Last November, we told you about the GM37X helmet that G-Max shipped to us for testing.
It wasn’t a spectacular helmet full of features and noise reduction, but we said that at the price point (around $105), it provided a cheap, serviceable lid with a few nice options, including the capability to turn the helmet into a dirt model by removing the visor and attaching a roost shield instead.
Well, I’ve been running the helmet again this riding season, and so far my opinion on the helmet hasn’t changed. Since the weather’s still pretty cold for riding, I’ve had plenty of opportunity to test the helmet’s optional snowmobile visor – and I’m a big fan.

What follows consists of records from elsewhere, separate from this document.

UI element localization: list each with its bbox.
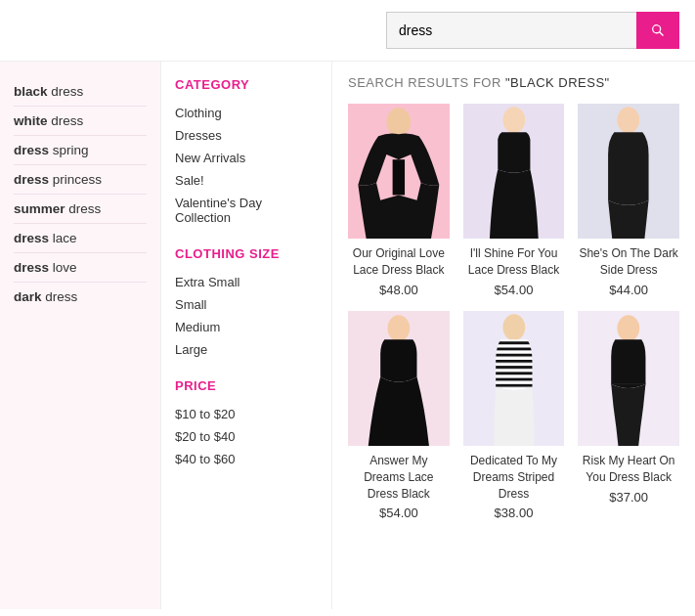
- product-price: $38.00: [463, 506, 565, 520]
- suggestion-bold: dress: [14, 231, 49, 245]
- product-price: $48.00: [348, 283, 450, 297]
- product-image: [578, 104, 679, 239]
- suggestion-rest: princess: [49, 172, 102, 187]
- suggestion-bold: dark: [14, 289, 42, 304]
- product-card[interactable]: I'll Shine For You Lace Dress Black$54.0…: [463, 104, 565, 297]
- search-icon: [650, 22, 666, 38]
- product-image: [348, 104, 450, 239]
- svg-point-5: [502, 314, 525, 340]
- product-name: She's On The Dark Side Dress: [578, 245, 679, 279]
- main-layout: black dresswhite dressdress springdress …: [0, 62, 695, 609]
- suggestion-rest: dress: [48, 113, 84, 128]
- category-filter-item[interactable]: New Arrivals: [175, 147, 318, 169]
- clothing-size-section: CLOTHING SIZE Extra SmallSmallMediumLarg…: [175, 246, 318, 361]
- category-filter-item[interactable]: Dresses: [175, 124, 318, 147]
- search-input[interactable]: dress: [386, 12, 636, 49]
- results-panel: SEARCH RESULTS FOR "BLACK DRESS" Our Ori…: [332, 62, 695, 609]
- product-image: [463, 311, 565, 446]
- suggestion-item[interactable]: black dress: [14, 77, 147, 107]
- suggestion-bold: white: [14, 113, 48, 128]
- clothing-size-filter-item[interactable]: Large: [175, 338, 318, 361]
- results-keyword: "BLACK DRESS": [505, 75, 610, 90]
- product-name: Answer My Dreams Lace Dress Black: [348, 453, 450, 502]
- category-filter-item[interactable]: Valentine's Day Collection: [175, 192, 318, 229]
- suggestion-bold: dress: [14, 260, 49, 275]
- price-title: PRICE: [175, 378, 318, 393]
- price-section: PRICE $10 to $20$20 to $40$40 to $60: [175, 378, 318, 470]
- svg-point-8: [618, 315, 640, 341]
- product-card[interactable]: She's On The Dark Side Dress$44.00: [578, 104, 679, 297]
- product-card[interactable]: Answer My Dreams Lace Dress Black$54.00: [348, 311, 450, 521]
- clothing-size-filter-item[interactable]: Medium: [175, 316, 318, 338]
- filters-panel: CATEGORY ClothingDressesNew ArrivalsSale…: [161, 62, 332, 609]
- product-price: $37.00: [578, 490, 679, 505]
- svg-point-3: [618, 107, 640, 133]
- svg-rect-1: [393, 159, 405, 195]
- suggestion-rest: love: [49, 260, 77, 275]
- product-image: [348, 311, 450, 446]
- suggestion-bold: dress: [14, 143, 49, 157]
- product-price: $54.00: [348, 506, 450, 520]
- suggestion-item[interactable]: dress princess: [14, 165, 147, 195]
- product-card[interactable]: Dedicated To My Dreams Striped Dress$38.…: [463, 311, 565, 521]
- product-price: $44.00: [578, 283, 679, 297]
- suggestion-item[interactable]: dress spring: [14, 136, 147, 165]
- product-price: $54.00: [463, 283, 565, 297]
- suggestion-item[interactable]: dress lace: [14, 224, 147, 253]
- category-title: CATEGORY: [175, 77, 318, 92]
- suggestion-item[interactable]: white dress: [14, 107, 147, 136]
- suggestion-bold: black: [14, 84, 48, 99]
- suggestion-rest: dress: [42, 289, 78, 304]
- search-wrapper: dress: [386, 12, 679, 49]
- header: dress: [0, 0, 695, 62]
- clothing-size-title: CLOTHING SIZE: [175, 246, 318, 261]
- suggestions-panel: black dresswhite dressdress springdress …: [0, 62, 161, 609]
- results-heading-prefix: SEARCH RESULTS FOR: [348, 75, 501, 90]
- suggestion-rest: dress: [65, 201, 102, 216]
- category-section: CATEGORY ClothingDressesNew ArrivalsSale…: [175, 77, 318, 229]
- search-button[interactable]: [636, 12, 679, 49]
- clothing-size-filter-item[interactable]: Extra Small: [175, 271, 318, 293]
- clothing-size-filter-item[interactable]: Small: [175, 293, 318, 316]
- suggestion-item[interactable]: dress love: [14, 253, 147, 283]
- results-header: SEARCH RESULTS FOR "BLACK DRESS": [348, 75, 679, 90]
- suggestion-bold: summer: [14, 201, 65, 216]
- svg-point-0: [386, 108, 411, 136]
- product-card[interactable]: Risk My Heart On You Dress Black$37.00: [578, 311, 679, 521]
- product-name: I'll Shine For You Lace Dress Black: [463, 245, 565, 279]
- product-image: [463, 104, 565, 239]
- category-filter-item[interactable]: Clothing: [175, 102, 318, 124]
- svg-point-2: [502, 107, 525, 133]
- category-filter-item[interactable]: Sale!: [175, 169, 318, 192]
- suggestion-item[interactable]: dark dress: [14, 283, 147, 311]
- price-filter-item[interactable]: $20 to $40: [175, 425, 318, 448]
- product-name: Risk My Heart On You Dress Black: [578, 453, 679, 486]
- suggestion-rest: lace: [49, 231, 77, 245]
- suggestion-item[interactable]: summer dress: [14, 195, 147, 224]
- product-image: [578, 311, 679, 446]
- price-filter-item[interactable]: $40 to $60: [175, 448, 318, 470]
- product-name: Dedicated To My Dreams Striped Dress: [463, 453, 565, 502]
- suggestion-rest: spring: [49, 143, 89, 157]
- price-filter-item[interactable]: $10 to $20: [175, 403, 318, 425]
- products-grid: Our Original Love Lace Dress Black$48.00…: [348, 104, 679, 520]
- product-name: Our Original Love Lace Dress Black: [348, 245, 450, 279]
- svg-point-4: [387, 315, 410, 341]
- product-card[interactable]: Our Original Love Lace Dress Black$48.00: [348, 104, 450, 297]
- suggestion-rest: dress: [48, 84, 84, 99]
- suggestion-bold: dress: [14, 172, 49, 187]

You have the option of either a single-pane visor for the GM37X, or a double-pane. The double-paned visor is intended for snowmobile use, but it’s very handy this time of year. Normally, cold weather riding means a fogged visor – you’ve got to hold your breath or open your visor at stop lights to keep visibility, and you have to keep helmet vents open even at speed, to make sure airflow keeps your visor clear.
Not so with the GM37X’s snowmobile visor. I haven’t been able to fog it up with my breath yet this year. I haven’t even used the optional breath guard – I installed it for a minute, but found it too bulky and uncomfortable once I put the helmet on, so I quickly removed it and haven’t needed it since.
The GM37X won’t be the absolute warmest helmet in the cold – the snowmobile visor’s edges don’t seal vacuum-tight against their opening, and if you ride in the rain, a solitary drop will work it’s way in and drop on your nose once in a while as a result.
But, we’re talking a very, very small amount, and not that often. I didn’t find it a problem, although a pickypants whiner could complain, I suppose.
Just remember, you’re getting what you pay for. In all the kilometres I’ve used it for, I haven’t had a single serious problem yet, and for the asking price (around $110), that’s all anyone should ask for.